La ragazza si alzò e andò in cucina. E io la seguii. Ma che cosa accadeva?
— Anton, l'esame preliminare è pronto…
Mi sembrò che alla finestra, tra i tendoni scostati, balenasse la bianca figura di un uccello e che sfrecciasse lungo la parete, sulle tracce di Svetlana.
— Ignat ha agito secondo la procedura: complimenti, curiosità, seduzione, innamoramento. A lei piaceva, ma questo ha provocato l'estendersi del vortice. Anton, tu segui un altro percorso, quello della partecipazione. E per di più della partecipazione disinteressata, passiva.
Di raccomandazioni non ne erano arrivate, significava che non erano giunti ancora a nessuna conclusione analitica. Ma almeno sapevo come mi sarei dovuto comportare.

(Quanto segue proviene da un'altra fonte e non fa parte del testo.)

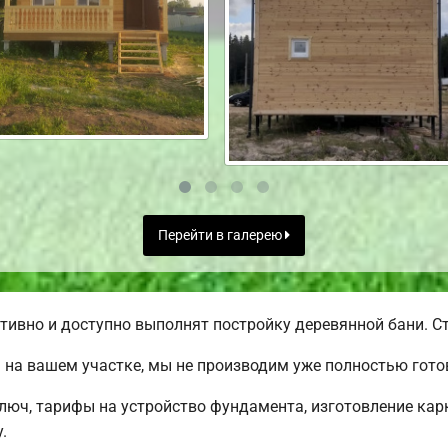
Перейти в галерею
ивно и доступно выполнят постройку деревянной бани. Ст
 на вашем участке, мы не производим уже полностью гот
ключ, тарифы на устройство фундамента, изготовление ка
.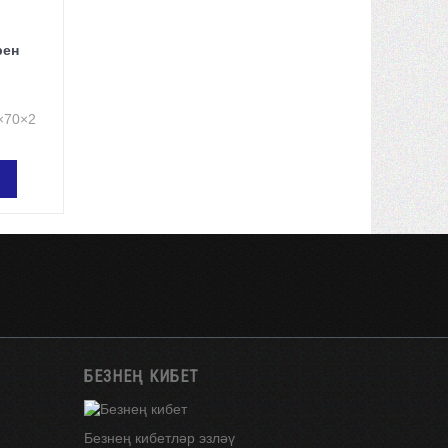
рен
н
×70×2
ӘҮ
БЕЗНЕҢ КИБЕТ
Безнең кибетләр эзләү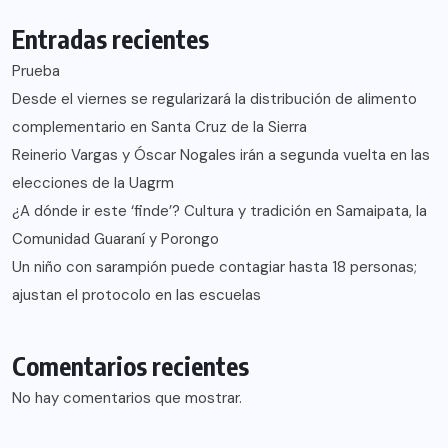
Entradas recientes
Prueba
Desde el viernes se regularizará la distribución de alimento
complementario en Santa Cruz de la Sierra
Reinerio Vargas y Óscar Nogales irán a segunda vuelta en las
elecciones de la Uagrm
¿A dónde ir este ‘finde’? Cultura y tradición en Samaipata, la
Comunidad Guaraní y Porongo
Un niño con sarampión puede contagiar hasta 18 personas;
ajustan el protocolo en las escuelas
Comentarios recientes
No hay comentarios que mostrar.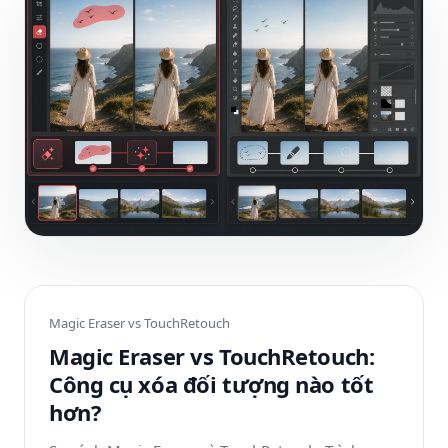
Magic Eraser vs
TouchRetouch
Magic Eraser vs TouchRetouch:
Công cụ xóa đối tượng nào tốt
hơn?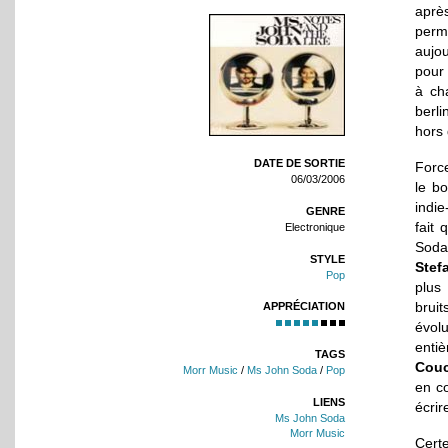
aprè
perm
aujo
pour
à ch
berl
hors 
DATE DE SORTIE
Force
06/03/2006
le bo
indie
GENRE
fait 
Electronique
Soda 
STYLE
Stef
Pop
plus 
brui
APPRÉCIATION
évol
entiè
TAGS
Cou
Morr Music
/
Ms John Soda
/
Pop
en co
LIENS
écrir
Ms John Soda
Morr Music
Certe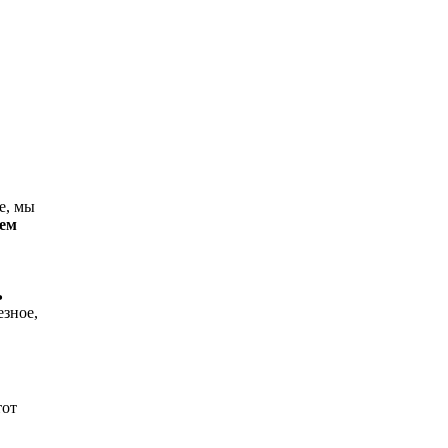
е, мы
уем
ь
езное,
тот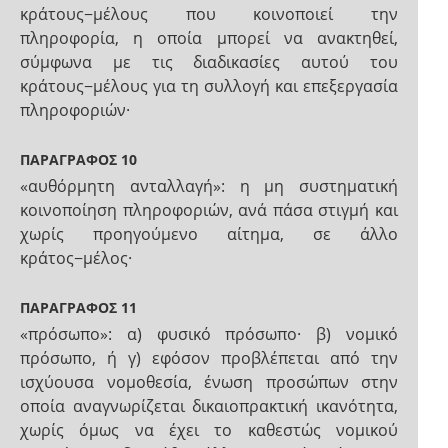
κράτους−μέλους που κοινοποιεί την
πληροφορία, η οποία μπορεί να ανακτηθεί,
σύμφωνα με τις διαδικασίες αυτού του
κράτους−μέλους για τη συλλογή και επεξεργασία
πληροφοριών·
ΠΑΡΑΓΡΑΦΟΣ 10
«αυθόρμητη ανταλλαγή»: η μη συστηματική
κοινοποίηση πληροφοριών, ανά πάσα στιγμή και
χωρίς προηγούμενο αίτημα, σε άλλο
κράτος−μέλος·
ΠΑΡΑΓΡΑΦΟΣ 11
«πρόσωπο»: α) φυσικό πρόσωπο· β) νομικό
πρόσωπο, ή γ) εφόσον προβλέπεται από την
ισχύουσα νομοθεσία, ένωση προσώπων στην
οποία αναγνωρίζεται δικαιοπρακτική ικανότητα,
χωρίς όμως να έχει το καθεστώς νομικού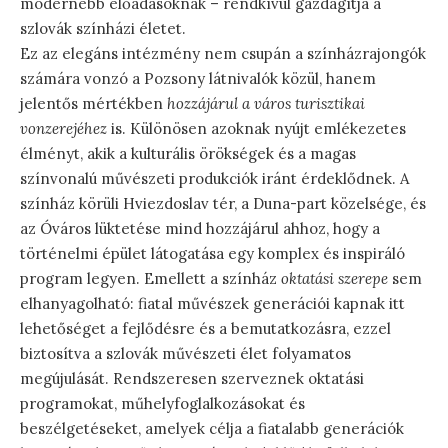
modernebb előadásoknak – rendkívül gazdagítja a
szlovák színházi életet.
Ez az elegáns intézmény nem csupán a színházrajongók
számára vonzó a Pozsony látnivalók közül, hanem
jelentős mértékben
hozzájárul a város turisztikai
vonzerejéhez
is. Különösen azoknak nyújt emlékezetes
élményt, akik a kulturális örökségek és a magas
színvonalú művészeti produkciók iránt érdeklődnek. A
színház körüli Hviezdoslav tér, a Duna-part közelsége, és
az Óváros lüktetése mind hozzájárul ahhoz, hogy a
történelmi épület látogatása egy komplex és inspiráló
program legyen. Emellett a színház
oktatási szerepe
sem
elhanyagolható: fiatal művészek generációi kapnak itt
lehetőséget a fejlődésre és a bemutatkozásra, ezzel
biztosítva a szlovák művészeti élet folyamatos
megújulását. Rendszeresen szerveznek oktatási
programokat, műhelyfoglalkozásokat és
beszélgetéseket, amelyek célja a fiatalabb generációk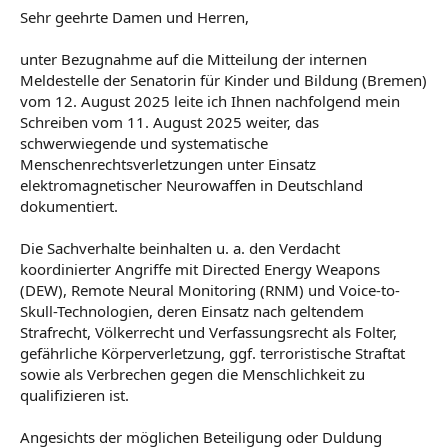
Sehr geehrte Damen und Herren,
unter Bezugnahme auf die Mitteilung der internen
Meldestelle der Senatorin für Kinder und Bildung (Bremen)
vom 12. August 2025 leite ich Ihnen nachfolgend mein
Schreiben vom 11. August 2025 weiter, das
schwerwiegende und systematische
Menschenrechtsverletzungen unter Einsatz
elektromagnetischer Neurowaffen in Deutschland
dokumentiert.
Die Sachverhalte beinhalten u. a. den Verdacht
koordinierter Angriffe mit Directed Energy Weapons
(DEW), Remote Neural Monitoring (RNM) und Voice-to-
Skull-Technologien, deren Einsatz nach geltendem
Strafrecht, Völkerrecht und Verfassungsrecht als Folter,
gefährliche Körperverletzung, ggf. terroristische Straftat
sowie als Verbrechen gegen die Menschlichkeit zu
qualifizieren ist.
Angesichts der möglichen Beteiligung oder Duldung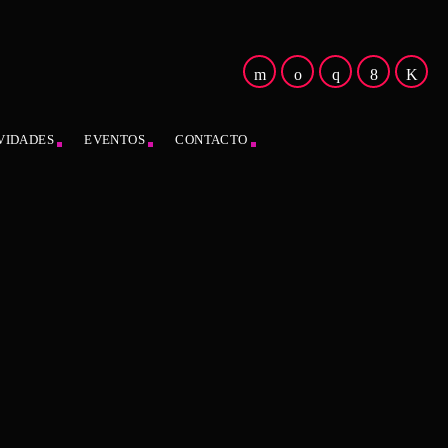
VIDADES
EVENTOS
CONTACTO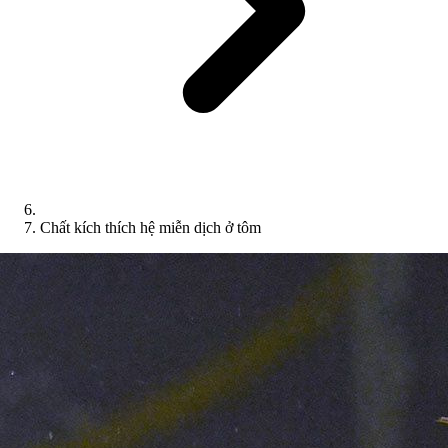
Chất kích thích hệ miễn dịch ở tôm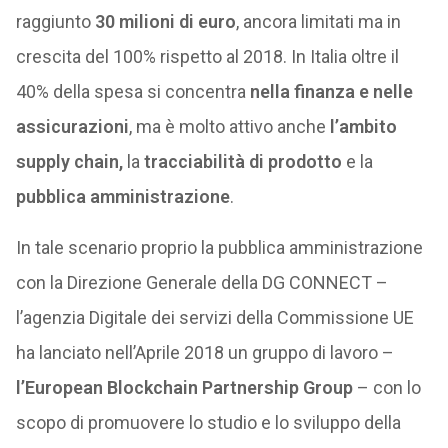
raggiunto
30 milioni di euro
, ancora limitati ma in
crescita del 100% rispetto al 2018. In Italia oltre il
40% della spesa si concentra
nella finanza e nelle
assicurazioni
, ma è molto attivo anche
l’ambito
supply chain,
la
tracciabilità di prodotto
e la
pubblica amministrazione
.
In tale scenario proprio la pubblica amministrazione
con la Direzione Generale della DG CONNECT –
l’agenzia Digitale dei servizi della Commissione UE
ha lanciato nell’Aprile 2018 un gruppo di lavoro –
l’European Blockchain Partnership Group
– con lo
scopo di promuovere lo studio e lo sviluppo della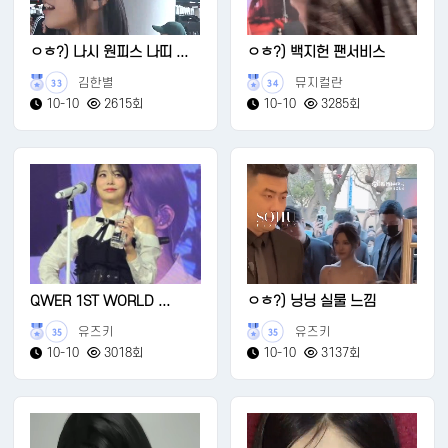
ㅇㅎ?) 나시 원피스 나띠 ...
ㅇㅎ?) 백지헌 팬서비스
김한별
뮤지컬란
33
34
10-10
2615회
10-10
3285회
QWER 1ST WORLD ...
ㅇㅎ?) 닝닝 실물 느낌
유즈키
유즈키
35
35
10-10
3018회
10-10
3137회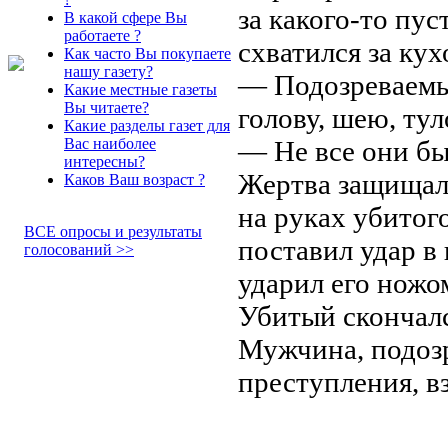
за какого-то пус
В какой сфере Вы
работаете ?
схватился за к
Как часто Вы покупаете
нашу газету?
— Подозреваемый
Какие местные газеты
Вы читаете?
голову, шею, ту
Какие разделы газет для
— Не все они б
Вас наиболее
интересны?
Жертва защищал
Каков Ваш возраст ?
на руках убитого
ВСЕ опросы и результаты
поставил удар в
голосований >>
ударил его ножо
Убитый скончалс
Мужчина, подоз
преступления, вз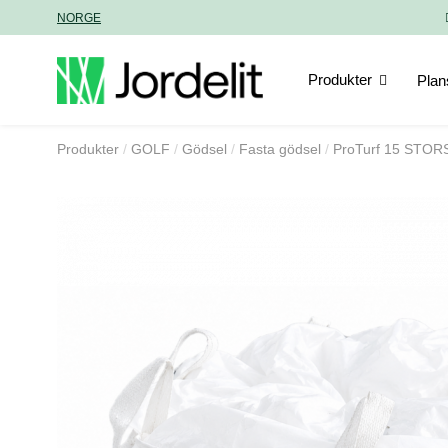
NORGE
Produkter
Plan
Produkter
GOLF
Gödsel
Fasta gödsel
ProTurf 15 STO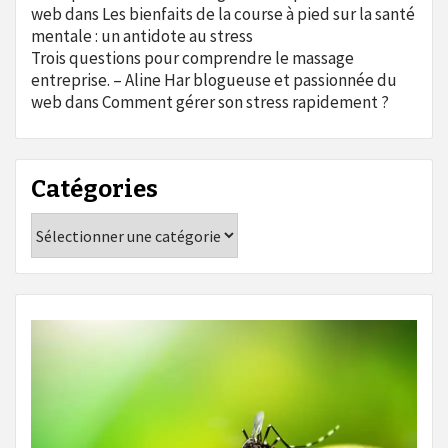
web
dans
Les bienfaits de la course à pied sur la santé
mentale : un antidote au stress
Trois questions pour comprendre le massage
entreprise. – Aline Har blogueuse et passionnée du
web
dans
Comment gérer son stress rapidement ?
Catégories
Catégories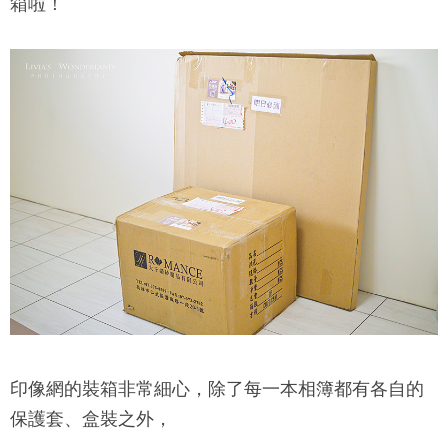
箱啦！
印像網的裝箱非常細心，除了每一本相簿都有各自的
保護套、盒裝之外，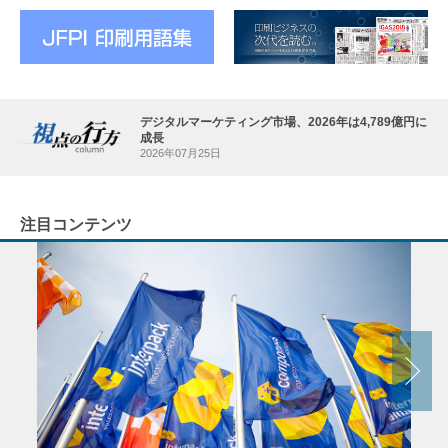
デジタルマーケティング市場、2026年は4,789億円に
成長
2026年07月25日
注目コンテンツ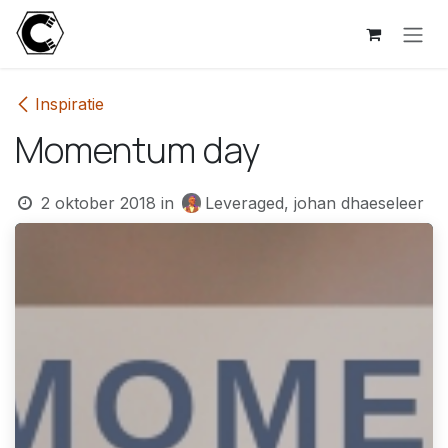
Overslaan naar inhoud
Inspiratie
Momentum day
2 oktober 2018
in
Leveraged, johan dhaeseleer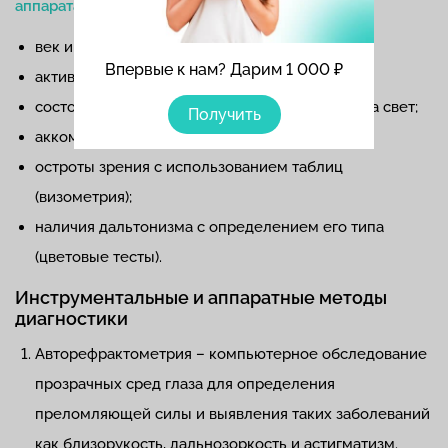
аппарата
:
век и внешней конъюнктивы;
Впервые к нам? Дарим 1 000 ₽
активности слезных желез и их протоков;
состояния зрачка – его положения, реакции на свет;
Получить
аккомодации;
остроты зрения с использованием таблиц
(визометрия);
наличия дальтонизма с определением его типа
(цветовые тесты).
Инструментальные и аппаратные методы
диагностики
Авторефрактометрия – компьютерное обследование
прозрачных сред глаза для определения
преломляющей силы и выявления таких заболеваний
как близорукость, дальнозоркость и астигматизм.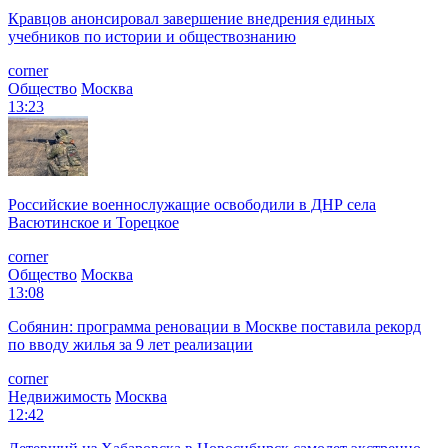
Кравцов анонсировал завершение внедрения единых
учебников по истории и обществознанию
corner
Общество
Москва
13:23
Российские военнослужащие освободили в ДНР села
Васютинское и Торецкое
corner
Общество
Москва
13:08
Собянин: программа реновации в Москве поставила рекорд
по вводу жилья за 9 лет реализации
corner
Недвижимость
Москва
12:42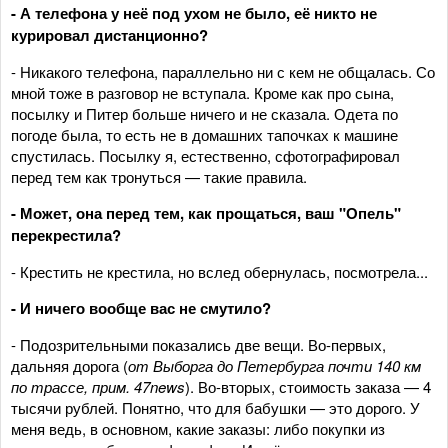
- А телефона у неё под ухом не было, её никто не
курировал дистанционно?
- Никакого телефона, параллельно ни с кем не общалась. Со
мной тоже в разговор не вступала. Кроме как про сына,
посылку и Питер больше ничего и не сказала. Одета по
погоде была, то есть не в домашних тапочках к машине
спустилась. Посылку я, естественно, сфотографировал
перед тем как тронуться — такие правила.
- Может, она перед тем, как прощаться, ваш "Опель"
перекрестила?
- Крестить не крестила, но вслед обернулась, посмотрела...
- И ничего вообще вас не смутило?
- Подозрительными показались две вещи. Во-первых,
дальняя дорога (
от Выборга до Петербурга почти 140 км
по трассе, прим. 47
news
). Во-вторых, стоимость заказа — 4
тысячи рублей. Понятно, что для бабушки — это дорого. У
меня ведь, в основном, какие заказы: либо покупки из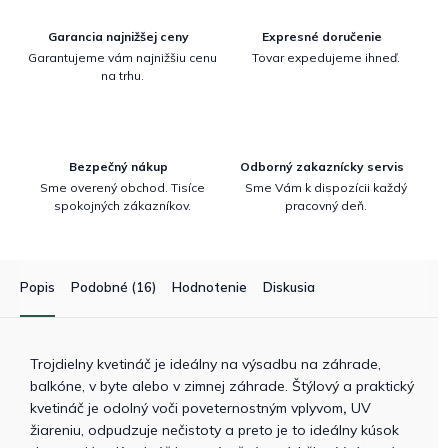
Garancia najnižšej ceny
Expresné doručenie
Garantujeme vám najnižšiu cenu
Tovar expedujeme ihneď.
na trhu.
Bezpečný nákup
Odborný zakaznícky servis
Sme overený obchod. Tisíce
Sme Vám k dispozícii každý
spokojných zákazníkov.
pracovný deň.
Popis
Podobné (16)
Hodnotenie
Diskusia
Trojdielny kvetináč je ideálny na výsadbu na záhrade,
balkóne, v byte alebo v zimnej záhrade. Štýlový a praktický
kvetináč je odolný voči poveternostným vplyvom
,
UV
žiareniu, odpudzuje nečistoty a preto je to ideálny kúsok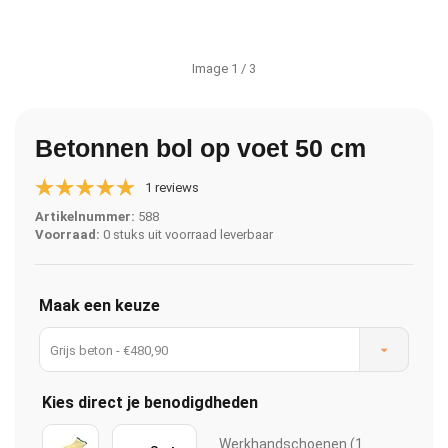
Image
1
/ 3
Betonnen bol op voet 50 cm
1 reviews
Artikelnummer:
588
Voorraad:
0 stuks uit voorraad leverbaar
Maak een keuze
Grijs beton - €480,90
Kies direct je benodigdheden
Werkhandschoenen (1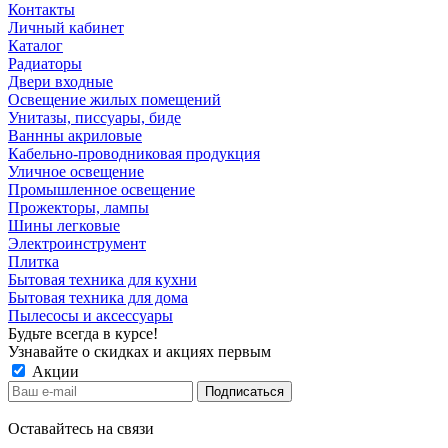
Контакты
Личный кабинет
Каталог
Радиаторы
Двери входные
Освещение жилых помещений
Унитазы, писсуары, биде
Ваннны акриловые
Кабельно-проводниковая продукция
Уличное освещение
Промышленное освещение
Прожекторы, лампы
Шины легковые
Электроинструмент
Плитка
Бытовая техника для кухни
Бытовая техника для дома
Пылесосы и аксессуары
Будьте всегда в курсе!
Узнавайте о скидках и акциях первым
Акции
Оставайтесь на связи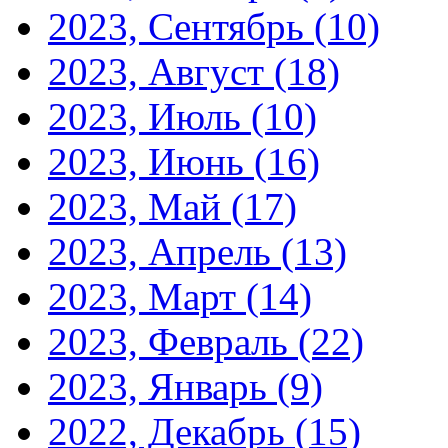
2023, Сентябрь
(10)
2023, Август
(18)
2023, Июль
(10)
2023, Июнь
(16)
2023, Май
(17)
2023, Апрель
(13)
2023, Март
(14)
2023, Февраль
(22)
2023, Январь
(9)
2022, Декабрь
(15)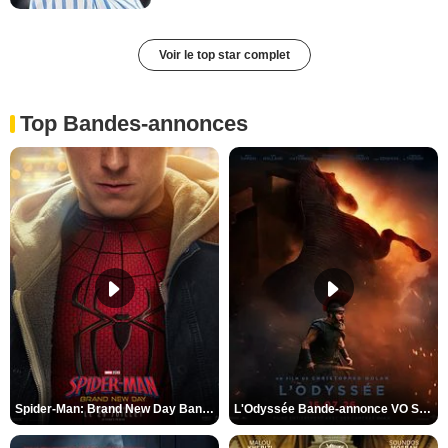
Voir le top star complet
Top Bandes-annonces
Spider-Man: Brand New Day Bande-annonce VO STFR
L'Odyssée Bande-annonce VO STFR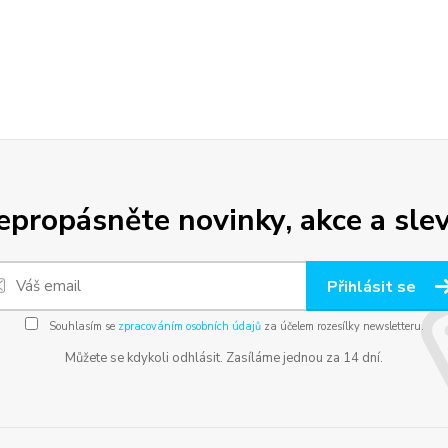
epropásněte novinky, akce a slev
Přihlásit se
Souhlasím se
zpracováním osobních údajů
za účelem rozesílky newsletteru.
Můžete se kdykoli odhlásit. Zasíláme jednou za 14 dní.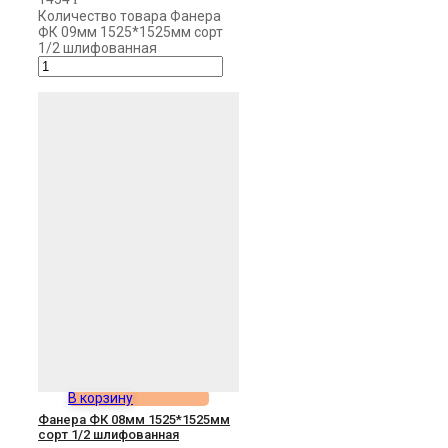
Количество товара Фанера
ФК 09мм 1525*1525мм сорт
1/2 шлифованная
В корзину
Фанера ФК 08мм 1525*1525мм
сорт 1/2 шлифованная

Guardare con tristezza, sorridere con partecipazione, bere il tè e dire: "Hai gli occhi stanchi, Sveta…"
Perché di certo saremmo passati al "tu". Era inevitabile. Non avevo dubbi.
— Anton?
L'avevo fissata troppo a lungo. Svetlana era rimasta immobile davanti alla cucina a gas con la pesante teiera resa opaca dal vapore. Non è che si fosse spaventata, questo sentimento ormai le era inaccessibile, completamente assorbito dal vortice malefico. Più che altro sembrava contrariata.
— Qualcosa non va?
— Sì, mi sento in imbarazzo, Svetlana. Sono arrivato nel cuore della notte, mi sono lamentato dei miei problemi e ora mi sono anche fermato per un tè…
— Anton, la prego di restare. Sa, oggi ho avuto una giornata tanto strana che rimanere qui da sola… Facciamo così, questo sarà il mio onorario per la visita… Lei si siederà qui e converserà un po' con me — si affrettò ad aggiungere.
Annuii. Qualunque parola rischiava di essere sbagliata.
— Il vortice è diminuito ancora di quindici centimetri. Anton, hai scelto la tattica giusta!
Io non avevo scelto proprio nulla! Come facevano a non capirlo, analisti dei miei stivali? Avevo adoperato i miei poteri di Altro per entrare nella casa di un'estranea, penetrare nella sua memoria e prolungare così la mia permanenza là… e ora seguivo semplicemente la corrente.
E speravo che il fiume mi avrebbe condotto dove bisognava.
— Vuole marmellata?
— Sì…
Che follia questo tè! Altro che Carroll! I tè più folli non sono quelli nella tana del coniglio, al tavolo del cappellaio matto, della lepre marzolina e del ghiro! Una minuscola cucina di un minuscolo appartamento, l'infuso di tè del mattino a cui è stata aggiunta dell'acqua bollente, la marmellata di lamponi dal barattolo da tre litri, ecco dove attori incompresi recitavano la vera, folle scena del tè. Qui, e solo qui, avrebbero detto parole che mai avrebbero pronunciato altrimenti nella vita. Qui con un gesto da prestigiatore avrebbero estratto dal buio i loro piccoli ripugnanti segreti, dall'armadio i loro scheletri di famiglia, e rinvenuto nella zuccheriera cianuro di potassio. E nessuno avrebbe trovato un pretesto per alzarsi e andarsene perché nel frattempo avrebbero servito il tè, offerto la marmellata e avvicinato la zuccheriera aperta…
— Anton, è ormai da un anno che la conosco…
Un'ombra, una fuggevole ombra di smarrimento nello sguardo della ragazza. La memoria riempie diligentemente le lacune, suggerisce spiegazioni del perché io, un ragazzo così buono e simpatico, devo restare per lei solo un paziente.